Hobbys und ehrenamtliche Tätigkeiten sollten Sie nur in Ihrem (tabellarischen) Lebenslauf erwähnen, wenn diese eine Relevanz für die angestrebte Stelle haben. Außerdem sollten Sie auf die Angabe von Hobbys bei vorhandener Berufserfahrung eher verzichten und den Fokus stattdessen auf vorhandene Qualifikationen und Kenntnisse legen. Ehrenamtliche Tätigkeiten sollten Sie nur angeben, wenn es sich dabei um konstante, über einen längeren Zeitraum ausgeübte Tätigkeiten handelt.
Kann ein tabellarischer Lebenslauf auch chronologisch verfasst werden?
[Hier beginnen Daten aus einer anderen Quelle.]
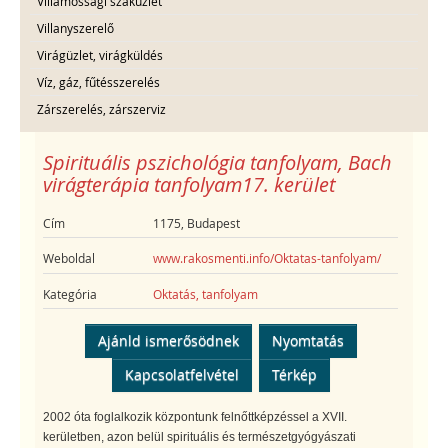
Villamossági szaküzlet
Villanyszerelő
Virágüzlet, virágküldés
Víz, gáz, fűtésszerelés
Zárszerelés, zárszerviz
Spirituális pszichológia tanfolyam, Bach
virágterápia tanfolyam17. kerület
Cím
1175, Budapest
Weboldal
www.rakosmenti.info/Oktatas-tanfolyam/
Kategória
Oktatás, tanfolyam
Ajánld ismerősödnek
Nyomtatás
Kapcsolatfelvétel
Térkép
2002 óta foglalkozik központunk felnőttképzéssel a XVII.
kerületben, azon belül spirituális és természetgyógyászati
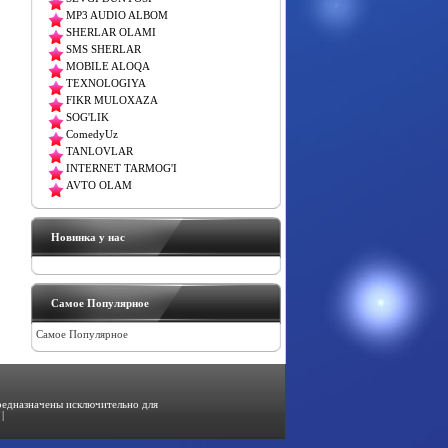
MP3 AUDIO ALBOM
SHERLAR OLAMI
SMS SHERLAR
MOBILE ALOQA
TEXNOLOGIYA
FIKR MULOXAZA
SOG'LIK
ComedyUz
TANLOVLAR
INTERNET TARMOG'I
AVTO OLAM
Новинка у нас
Самое Популярное
Самое Популярное
предназначены исключительно для
|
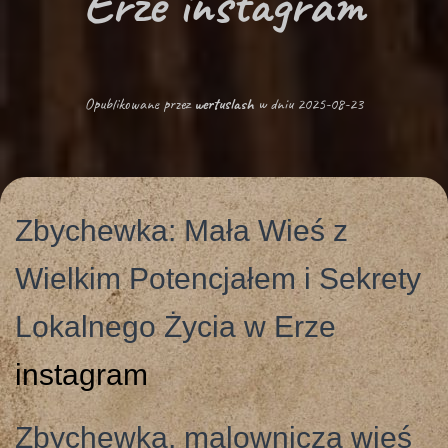
Erze instagram
G
A
C
Opublikowane przez
wertuslash
w dniu
2025-08-23
J
Ę
Zbychewka: Mała Wieś z
Wielkim Potencjałem i Sekrety
Lokalnego Życia w Erze
instagram
Zbychewka, malownicza wieś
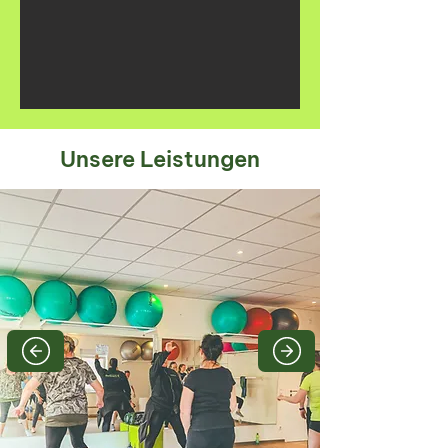
Unsere Leistungen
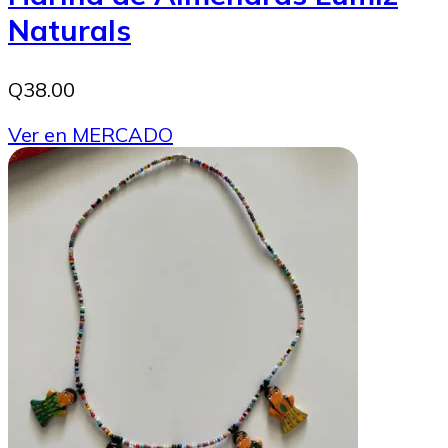
Naturals
Q38.00
Ver en MERCADO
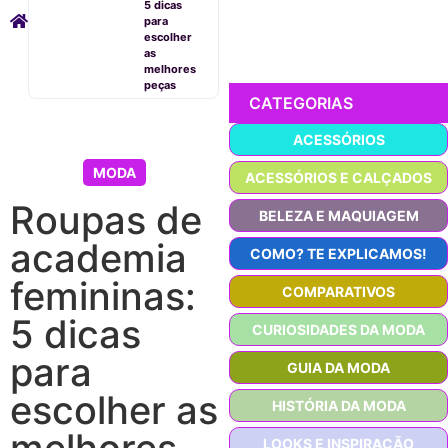
5 dicas
para
escolher
as
melhores
peças
CATEGORIAS
ACESSÓRIOS
MODA
ACESSÓRIOS E CALÇADOS
Roupas de
BELEZA E MAQUIAGEM
academia
COMO? TE EXPLICAMOS!
femininas:
COMPARATIVOS
5 dicas
CURIOSIDADES DA MODA
para
GUIA DA MODA
escolher as
HISTÓRIA DA MODA
melhores
LOOKS E INSPIRAÇÃO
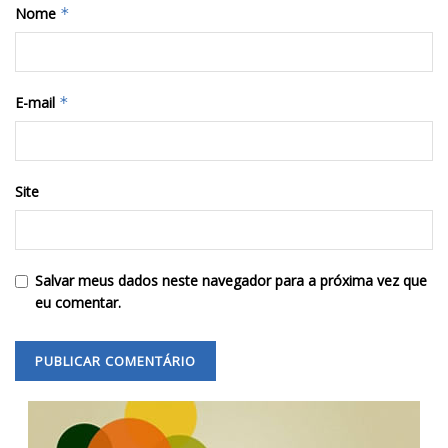
Nome
*
E-mail
*
Site
Salvar meus dados neste navegador para a próxima vez que
eu comentar.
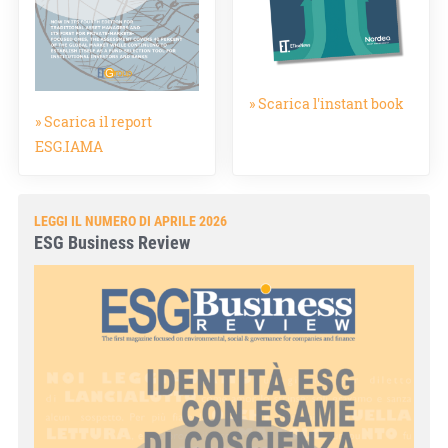
» Scarica l'instant book
» Scarica il report
ESG.IAMA
LEGGI IL NUMERO DI APRILE 2026
ESG Business Review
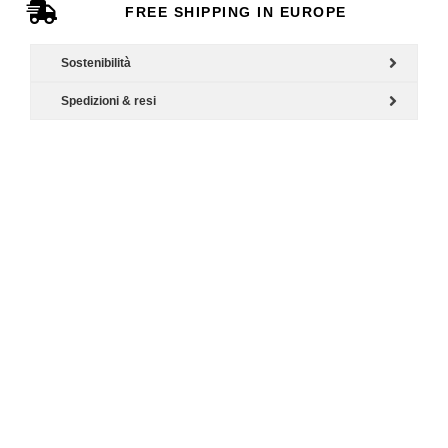
FREE SHIPPING IN EUROPE
Sostenibilità
Spedizioni & resi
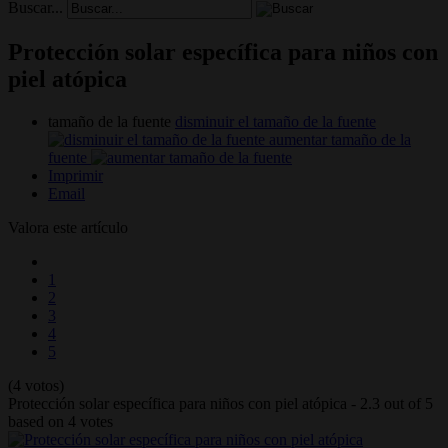
Buscar...
Protección solar específica para niños con
piel atópica
tamaño de la fuente
disminuir el tamaño de la fuente
aumentar tamaño de la
fuente
Imprimir
Email
Valora este artículo
1
2
3
4
5
(4 votos)
Protección solar específica para niños con piel atópica
-
2.3
out of
5
based on
4
votes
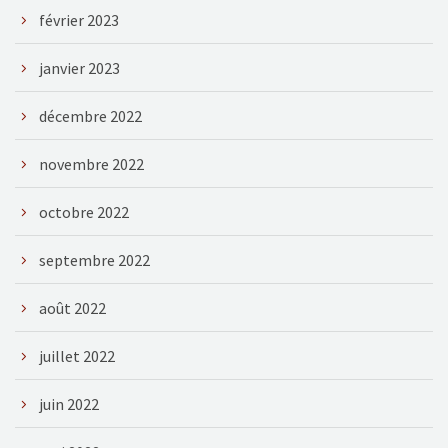
février 2023
janvier 2023
décembre 2022
novembre 2022
octobre 2022
septembre 2022
août 2022
juillet 2022
juin 2022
Nein, ein tabellarischer Lebenslauf muss immer antichronologisch verfasst werden. Dies ist eine Formvorschrift und wenn Sie den Lebenslauf dennoch chronologisch gestalten, kann dies schnell als Formfehler wahrgenommen werden, was sich negativ auf Ihre Chancen als Bewerber*in auswirken kann.

Wie decken Personaler*innen Lücken im Lebenslauf auf?

Bekannte Tricks, mit denen Bewerber*innen versuchen, Lücken im Lebenslauf zu vertuschen, sind ungenaue Zeitangaben, wenn zum Beispiel nur die Jahreszahl und nicht die Monate angegeben werden. Auch eine längere Auszeit als Sprachreise zu verkaufen, geht schnell nach hinten los. Personalverantwortliche kennen diese Tricks und werden sich nach Zertifikaten und Nachweisen erkundigen und einer Lüge so schnell auf die Schliche kommen.
Benötigt ein tabellarischer Lebenslauf ein Deckblatt?
Ein tabellarischer Lebenslauf benötigt nicht zwingend ein Deckblatt. Er gilt auch ohne Deckblatt als vollwertiges Bewerbungsdokument. Wenn Sie sich jedoch besonders aus der Masse abheben wollen, können Sie Ihrem Lebenslauf ein professionell gestaltetes Deckblatt beifügen, welches Ihre wichtigsten Qualifikationen und Kontaktdaten übersichtlich darstellt.
Funktionaler, ausführlicher oder tabellarischer Lebenslauf?
Sie sollten sich immer danach richten, welche Form des Lebenslaufs in der Stellenanzeige gefordert wird. Wenn nicht ausdrücklich ein anderer Lebenslauf verlangt wird, handelt es sich in der Regel um einen tabellarischen Lebenslauf. Ein ausführlicher Lebenslauf, bei dem der Werdegang chronologisch in Form eines Fließtexts geschildert wird, wird eher selten verlangt. Noch seltener kommt der funktionale Lebenslauf zum Einsatz, bei dem die einzelnen Stationen des Werdegangs nicht in der zeitlichen Reihenfolge, sondern nach Funktionen angeordnet aufgelistet werden.